Sec. 21A.303. EARLY ACCESS PAYMENTS. (a) For purposes of
this section, "distributable assets" means all general assets of
the liquidation estate less:
(1) amounts reserved, to the extent necessary and
appropriate, for the entire Section 21A.301(a) expenses of the
liquidation through and after its closure; and
(2) to the extent necessary and appropriate, reserves
for distributions on claims other than those of the guaranty
associations falling within the priority classes of claims
established in Section 21A.301(c).
(b) Early access payments to guaranty associations must be
made as soon as possible after the entry of a liquidation order and
as frequently as possible after the entry of the order, but at least
annually if distributable assets are available to be distributed to
the guaranty associations, and must be in amounts consistent with
this section. Amounts advanced to an affected guaranty association
pursuant to this section shall be accounted for as advances against
distributions to be made under Section 21A.302. Where sufficient
distributable assets are available, amounts advanced are not
limited to the claims and expenses paid to date by the guaranty
associations; however, the liquidator may not distribute
distributable assets to the guaranty associations in excess of the
anticipated entire claims of the guaranty associations falling
within the priority classes of claims established in Sections
21A.301(b) and (c).
(c) Within 120 days after the entry of an order of
liquidation by the receivership court, and at least annually after
the entry of the order, the liquidator shall apply to the
receivership court for approval to make early access payments out
of the general assets of the insurer to any guaranty associations
having obligations arising in connection with the liquidation or
shall report that there are no distributable assets at that time
based on financial reporting as required in Section 21A.016. The
liquidator may apply to the receivership court for approval to make
early access payments more frequently than annually based on
additional information or the recovery of material assets.

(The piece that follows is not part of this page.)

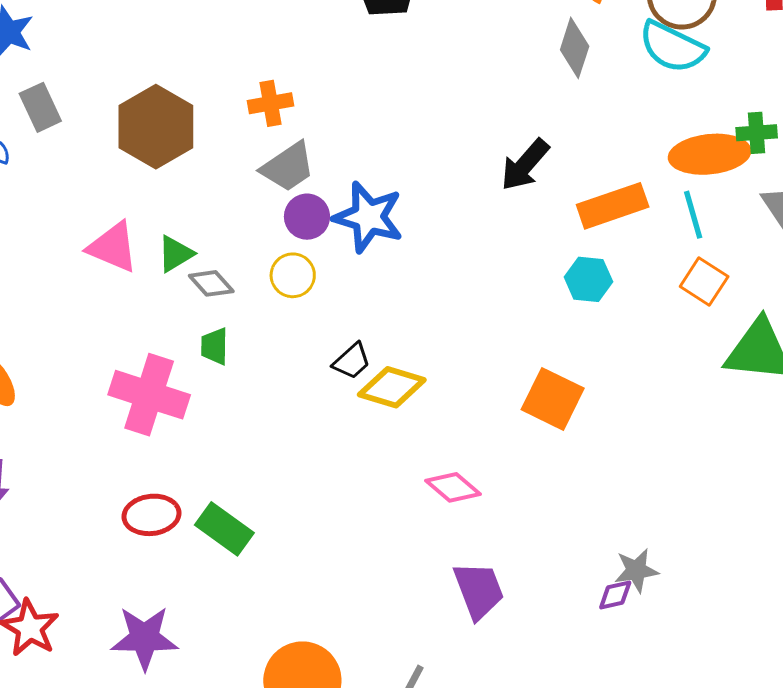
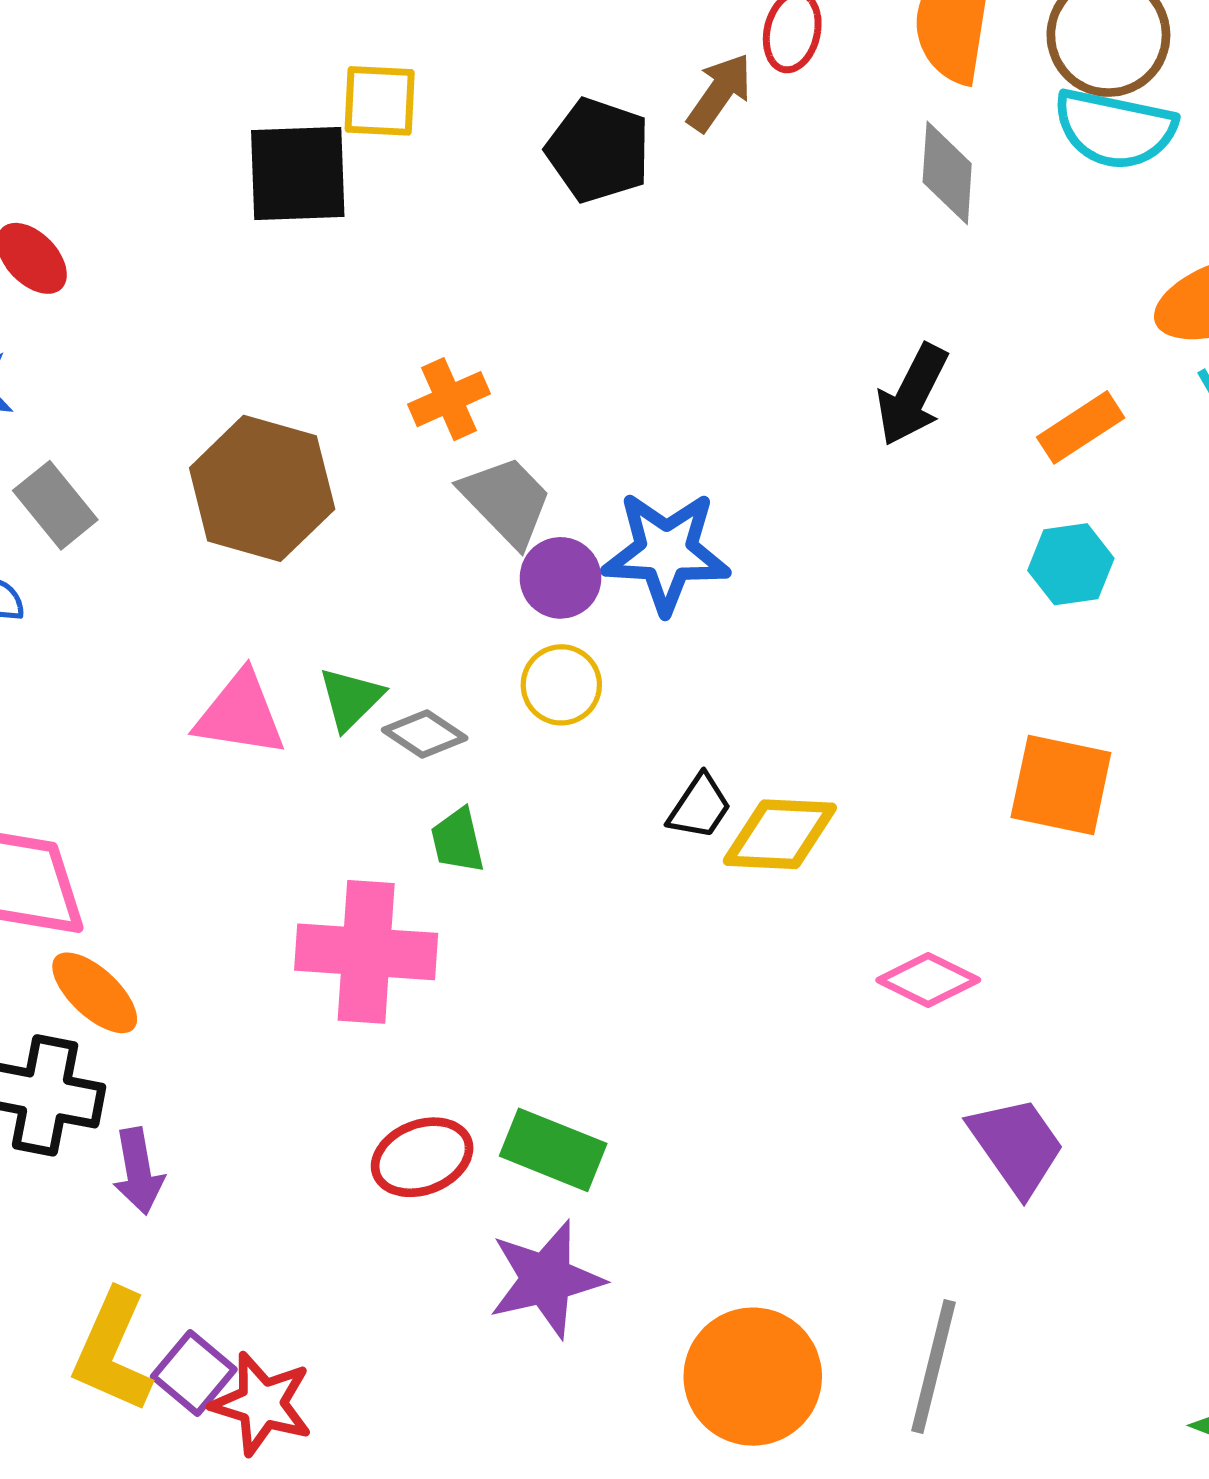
gray trapezoid: (288, 167) -> (506, 501), turned -86
orange rectangle: (613, 206) -> (1081, 427), size x0.7
purple star: (144, 638) -> (546, 1279), moved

(d) Within 60 days after approval by the receivership court
of the applications in Subsection (c), the liquidator shall make
any early access payments to the affected guaranty associations as
indicated in the approved application.
(e) Notice of each application for early access payments, or
of any report required pursuant to this section, must be given in
accordance with Section 21A.007 to the guaranty associations that
may have obligations arising from the liquidation. Notwithstanding
the provisions of Section 21A.007, the liquidator shall provide
these guaranty associations with at least 30 days' actual notice of
the filing of the application and with a complete copy of the
application prior to any action by the receivership court. Any
guaranty association that may have obligations arising in
connection with the liquidation has:
(1) the right to request additional information from
the liquidator, who may not unreasonably deny such request; and
(2) the right to object as provided by Section 21A.007
to any part of each application or to any report filed by the
liquidator pursuant to this section.
(f) In each application regarding early access payments,
the liquidator shall, based on the best information available to
the liquidator at the time, provide, at a minimum, the following:
(1) to the extent necessary and appropriate, the
amount reserved for the entire expenses of the liquidation through
and after its closure and for distributions on claims falling
within the priority classes of claims established in Sections
21A.301(b) and (c);
(2) the computation of distributable assets and the
amount and method of equitable allocation of early access payments
to each of the guaranty associations; and
(3) the most recent financial information filed with
the National Association of Insurance Commissioners by the
liquidator.
(g) Each guaranty association that receives any payments
pursuant to this section agrees, upon depositing the payment in any
account to its benefit, to return to the liquidator any amount of
these payments that may be required to pay claims of secured
creditors and claims falling within the priority classes of claims
established in Section 21A.301(a), (b), or (c). No bond may be
required of any guaranty association.
(h) Nothing in this section affects the method by which a
guaranty association determines the association's statutory
coverage obligations.
(i) Without the consent of the affected guaranty
associations or an order of the receivership court, the liquidator
may not offset the amount to be dispersed to any guaranty
association by the amount of any specific deposit or any other
statutory deposit or asset of the insolvent insurer held in that
state unless the association has actually received the deposit.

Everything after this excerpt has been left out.